Stochastic Gradient Learning Dynamics

Linear Time (Iteration) Varying System.

Oluwasegun Somefun. “Smooth Learning Dynamics.” AutoSGM Framework, 2025.

Please cite this page if you use information from these notes for your work, research, or anything that requires academic or formal citation.

Table of contents

Stochastic Gradient Learning Dynamics

The AutoSGM framework exposes the exact update trajectory of each trainable parameter in a gradient-generating system like a deep neural network via the stochastic gradient algorithm under a lowpass filter (momentum) and iteration-dependent learning-rate oracle as the dynamics of a first-order linear time (iteration) varying (LTV) filter.

This LTV description makes it possible to apply linear systems, control and signal‑processing tools to reason about stability, transient response, noise attenuation and steady-state convergence tradeoffs.

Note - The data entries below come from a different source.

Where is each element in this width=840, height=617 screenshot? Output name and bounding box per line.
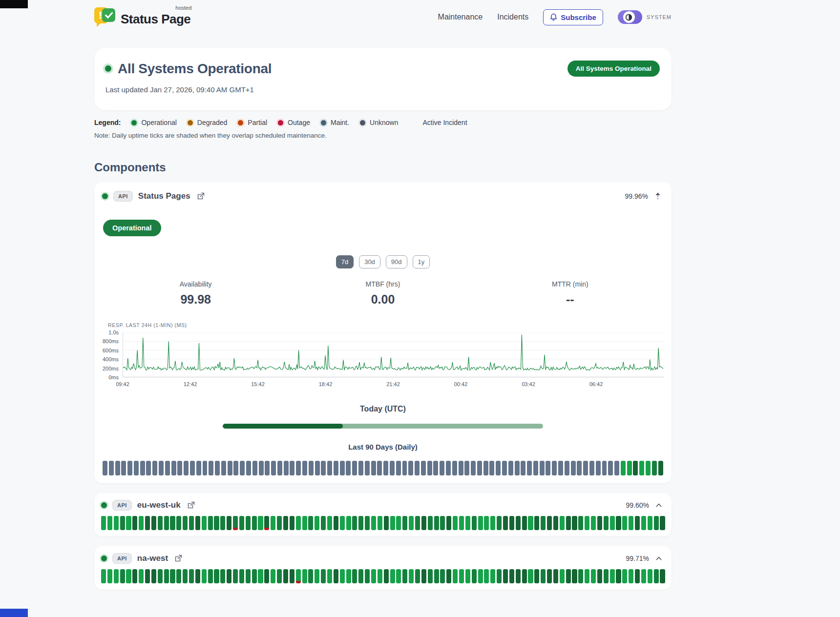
uptime-day-tick[interactable]: [321, 516, 326, 530]
uptime-day-tick[interactable]: [195, 569, 200, 583]
uptime-day-tick[interactable]: [365, 569, 370, 583]
uptime-day-tick[interactable]: [402, 516, 407, 530]
uptime-day-tick[interactable]: [453, 569, 458, 583]
uptime-day-tick[interactable]: [616, 516, 621, 530]
uptime-day-tick[interactable]: [264, 516, 269, 530]
range-button-30d[interactable]: 30d: [359, 255, 380, 268]
uptime-day-tick[interactable]: [365, 516, 370, 530]
uptime-day-tick[interactable]: [577, 461, 582, 475]
uptime-day-tick[interactable]: [477, 461, 482, 475]
uptime-day-tick[interactable]: [440, 516, 445, 530]
expand-chevron-icon[interactable]: [656, 556, 662, 560]
uptime-day-tick[interactable]: [107, 516, 112, 530]
uptime-day-tick[interactable]: [290, 461, 294, 475]
uptime-day-tick[interactable]: [121, 461, 126, 475]
uptime-day-tick[interactable]: [521, 461, 525, 475]
uptime-day-tick[interactable]: [277, 461, 282, 475]
uptime-day-tick[interactable]: [208, 569, 213, 583]
uptime-day-tick[interactable]: [402, 569, 407, 583]
external-link-icon[interactable]: [187, 501, 195, 509]
uptime-day-tick[interactable]: [109, 461, 114, 475]
uptime-day-tick[interactable]: [196, 461, 201, 475]
uptime-day-tick[interactable]: [534, 569, 539, 583]
uptime-day-tick[interactable]: [271, 569, 275, 583]
uptime-day-tick[interactable]: [315, 516, 319, 530]
uptime-day-tick[interactable]: [158, 516, 163, 530]
uptime-day-tick[interactable]: [259, 461, 264, 475]
uptime-day-tick[interactable]: [633, 461, 638, 475]
uptime-day-tick[interactable]: [352, 569, 357, 583]
uptime-day-tick[interactable]: [396, 461, 401, 475]
uptime-day-tick[interactable]: [558, 461, 563, 475]
uptime-day-tick[interactable]: [165, 461, 170, 475]
uptime-day-tick[interactable]: [114, 569, 119, 583]
uptime-day-tick[interactable]: [340, 569, 345, 583]
uptime-day-tick[interactable]: [552, 461, 557, 475]
uptime-day-tick[interactable]: [220, 569, 225, 583]
collapse-arrow-icon[interactable]: [655, 192, 661, 201]
uptime-day-tick[interactable]: [509, 569, 514, 583]
uptime-day-tick[interactable]: [608, 461, 613, 475]
uptime-day-tick[interactable]: [452, 461, 457, 475]
uptime-day-tick[interactable]: [560, 516, 565, 530]
uptime-day-tick[interactable]: [164, 569, 169, 583]
uptime-day-tick[interactable]: [472, 569, 477, 583]
uptime-day-tick[interactable]: [233, 516, 238, 530]
uptime-day-tick[interactable]: [415, 569, 420, 583]
uptime-day-tick[interactable]: [308, 569, 313, 583]
uptime-day-tick[interactable]: [402, 461, 407, 475]
uptime-day-tick[interactable]: [478, 569, 483, 583]
uptime-day-tick[interactable]: [614, 461, 619, 475]
uptime-day-tick[interactable]: [321, 461, 326, 475]
uptime-day-tick[interactable]: [622, 516, 627, 530]
uptime-day-tick[interactable]: [604, 569, 609, 583]
uptime-day-tick[interactable]: [578, 516, 583, 530]
uptime-day-tick[interactable]: [421, 516, 426, 530]
uptime-day-tick[interactable]: [240, 461, 245, 475]
uptime-day-tick[interactable]: [203, 461, 208, 475]
uptime-day-tick[interactable]: [483, 461, 488, 475]
uptime-day-tick[interactable]: [302, 461, 307, 475]
uptime-day-tick[interactable]: [440, 461, 444, 475]
uptime-day-tick[interactable]: [610, 516, 615, 530]
uptime-day-tick[interactable]: [528, 569, 533, 583]
uptime-day-tick[interactable]: [484, 569, 489, 583]
uptime-day-tick[interactable]: [409, 569, 414, 583]
uptime-ticks-na-west[interactable]: [101, 569, 665, 583]
uptime-day-tick[interactable]: [503, 516, 508, 530]
uptime-day-tick[interactable]: [296, 516, 301, 530]
uptime-day-tick[interactable]: [132, 516, 137, 530]
uptime-day-tick[interactable]: [522, 516, 527, 530]
uptime-day-tick[interactable]: [120, 516, 125, 530]
uptime-day-tick[interactable]: [258, 516, 263, 530]
uptime-day-tick[interactable]: [465, 516, 470, 530]
uptime-day-tick[interactable]: [227, 516, 231, 530]
uptime-day-tick[interactable]: [334, 569, 338, 583]
uptime-day-tick[interactable]: [660, 569, 665, 583]
uptime-day-tick[interactable]: [478, 516, 483, 530]
theme-toggle[interactable]: [618, 10, 642, 24]
uptime-day-tick[interactable]: [578, 569, 583, 583]
uptime-day-tick[interactable]: [159, 461, 164, 475]
uptime-day-tick[interactable]: [597, 569, 602, 583]
uptime-day-tick[interactable]: [434, 569, 439, 583]
uptime-day-tick[interactable]: [533, 461, 538, 475]
uptime-day-tick[interactable]: [566, 569, 571, 583]
uptime-day-tick[interactable]: [415, 461, 420, 475]
uptime-day-tick[interactable]: [265, 461, 270, 475]
uptime-day-tick[interactable]: [428, 516, 433, 530]
uptime-day-tick[interactable]: [396, 516, 401, 530]
uptime-day-tick[interactable]: [371, 461, 376, 475]
uptime-day-tick[interactable]: [183, 569, 188, 583]
uptime-day-tick[interactable]: [591, 516, 596, 530]
uptime-day-tick[interactable]: [427, 461, 432, 475]
uptime-day-tick[interactable]: [115, 461, 120, 475]
uptime-day-tick[interactable]: [396, 569, 401, 583]
uptime-day-tick[interactable]: [164, 516, 169, 530]
uptime-day-tick[interactable]: [340, 461, 345, 475]
uptime-day-tick[interactable]: [208, 516, 213, 530]
uptime-day-tick[interactable]: [433, 461, 438, 475]
uptime-day-tick[interactable]: [648, 516, 652, 530]
uptime-day-tick[interactable]: [283, 569, 288, 583]
uptime-day-tick[interactable]: [221, 461, 226, 475]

Formally, at each iteration \(t\), a single parameter \(\mathbf{w}[t, i]\) update via its gradient component \(\mathbf{g}[t, i]\) follows the first-order linear filter trajectory

\[\boxed{\state{\Delta\mathbf{w}[t+1, i]} = \filter{\beta}\,\gain{r[t, i]}\cdot\state{\Delta\mathbf{w}[t,i]} + \filter{\eta}\,\gain{\alpha[t,i]}\cdot \input{\mathbf{e}[t,i]}},\]

Weight decay

Depending on the weight-decay mechanism, the generated input trajectory for what has been called decoupled weight-decay

\[\input{ \mathbf{e}[t, i]} = \bigl(\filter{\gamma}\,\statez{\mathbf{g}[t-1, i]} - \statez{\mathbf{g}[t, i]} \bigr) + \gainx{\rho}\,\filter{\eta^{-1}}\bigl(\filter{\beta} \,\statex{\tilde{\mathbf{w}}[t-1, i]} - \statex{\tilde{\mathbf{w}}[t, i]}\bigr),\]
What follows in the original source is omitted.